**REQUIREMENT**
Lines containing "button" should be pulled from the material below.

**DATA EXTRACT**
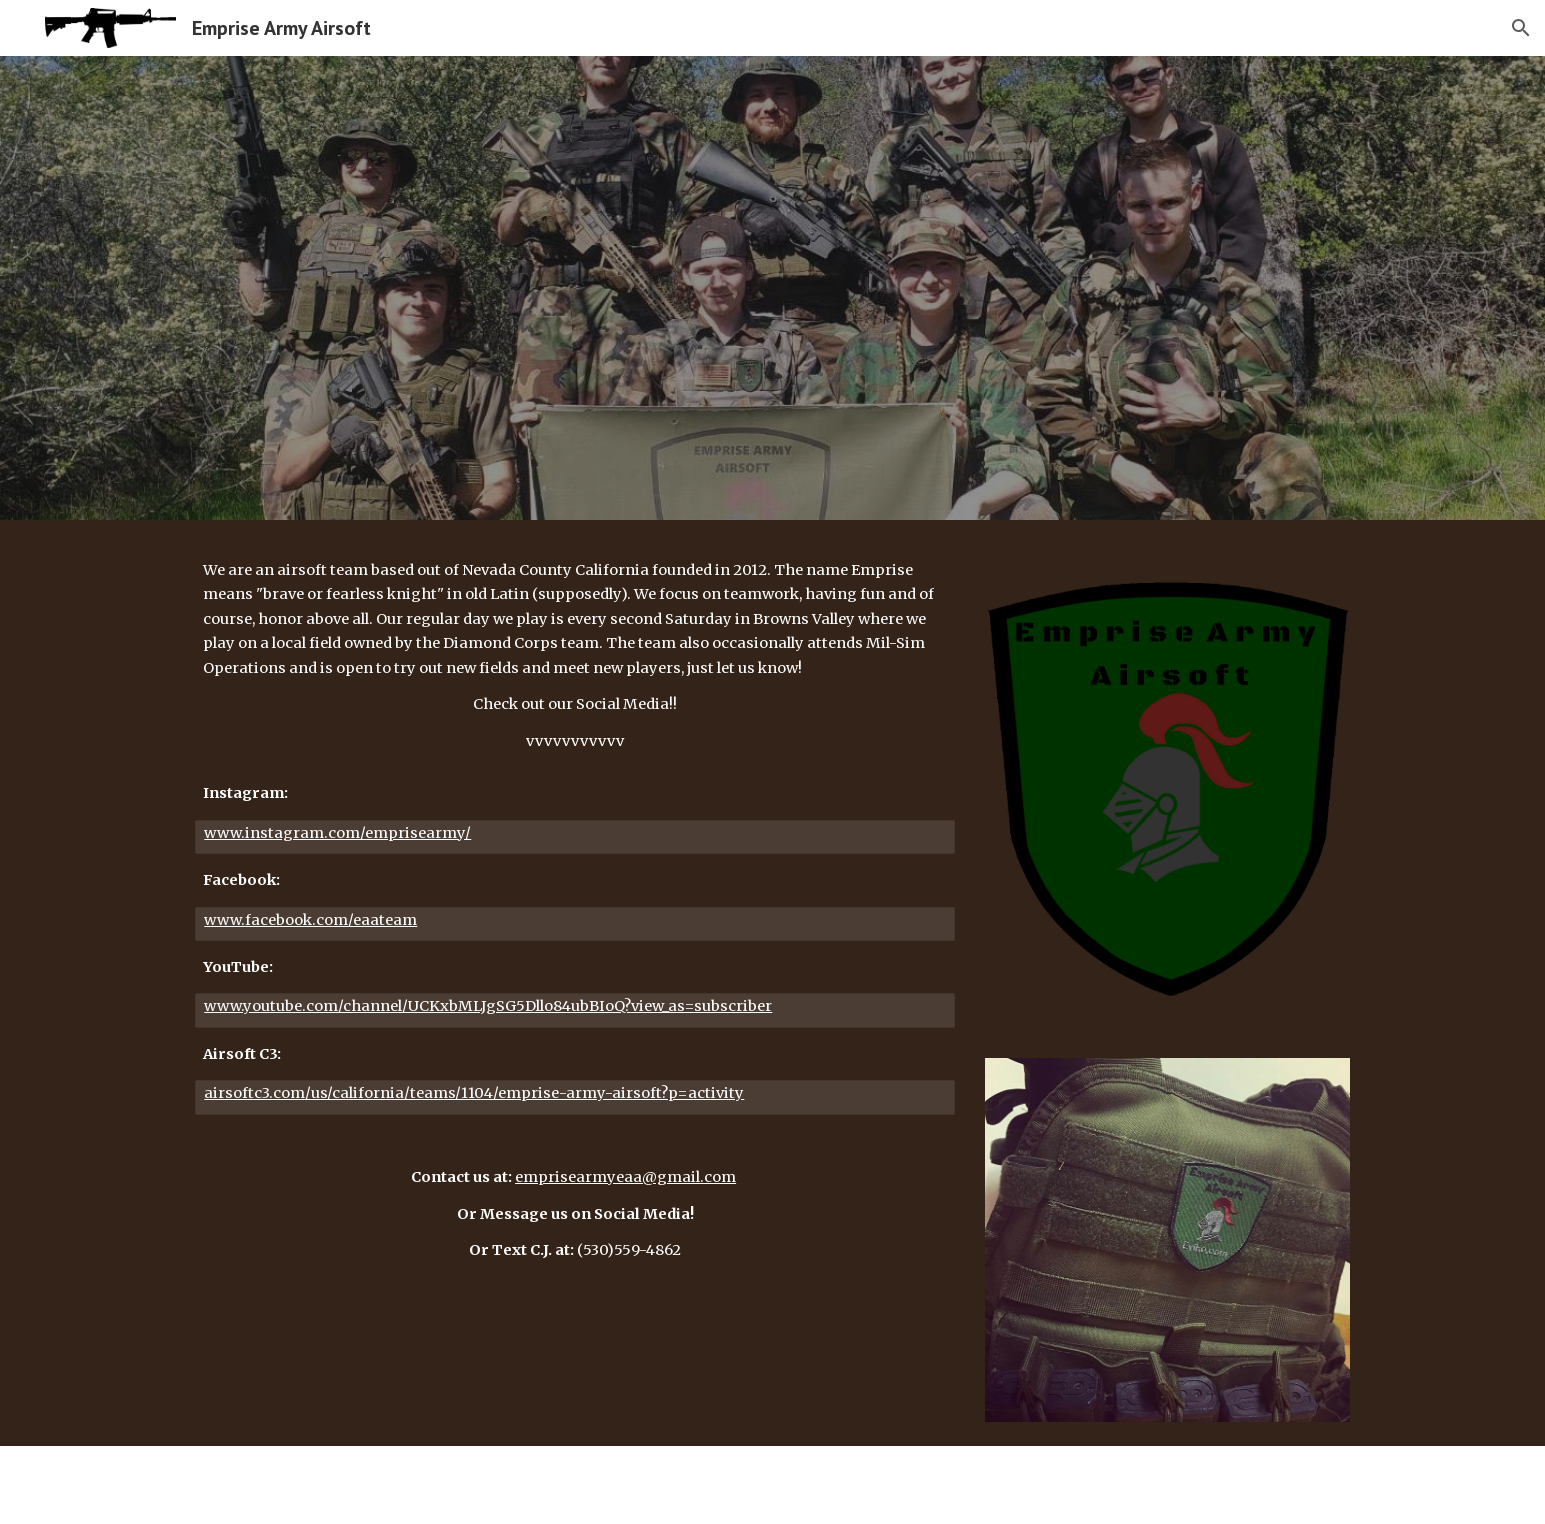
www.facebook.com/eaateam (310, 920)
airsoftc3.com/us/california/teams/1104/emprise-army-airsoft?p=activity (474, 1093)
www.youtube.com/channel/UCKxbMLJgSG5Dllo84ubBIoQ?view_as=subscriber (488, 1006)
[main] (575, 655)
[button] (1521, 28)
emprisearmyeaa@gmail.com (625, 1177)
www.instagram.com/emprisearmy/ (337, 833)
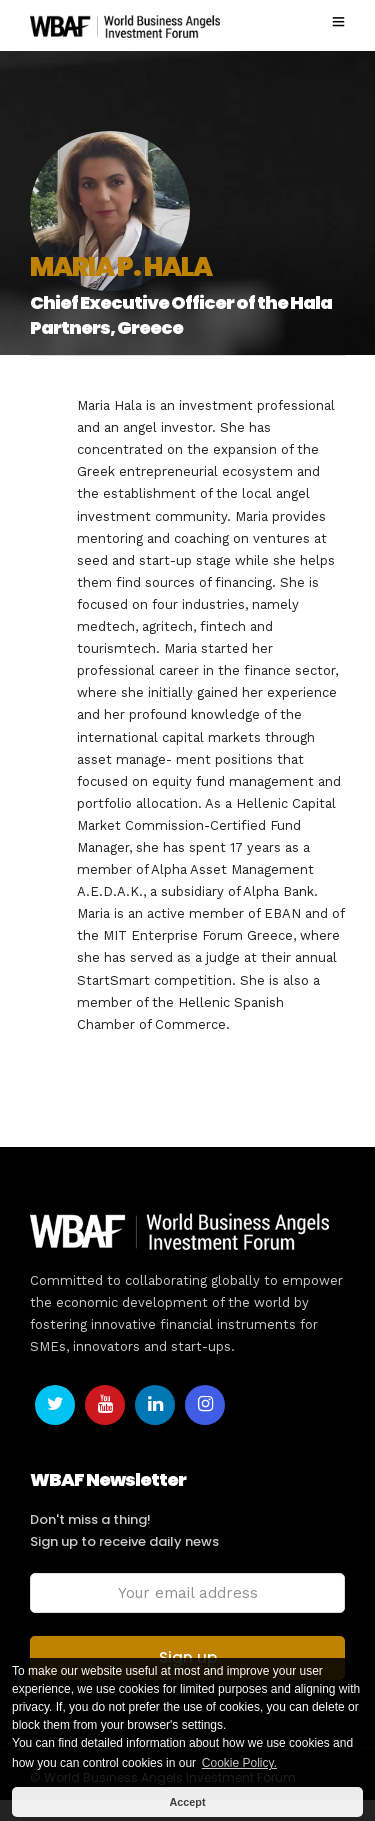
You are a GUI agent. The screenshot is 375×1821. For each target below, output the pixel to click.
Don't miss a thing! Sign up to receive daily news (124, 1530)
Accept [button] (187, 1802)
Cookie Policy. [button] (239, 1763)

**WRITTEN ANSWER**
[button] (1521, 28)
Accept [button] (187, 1802)
Cookie Policy. [button] (239, 1763)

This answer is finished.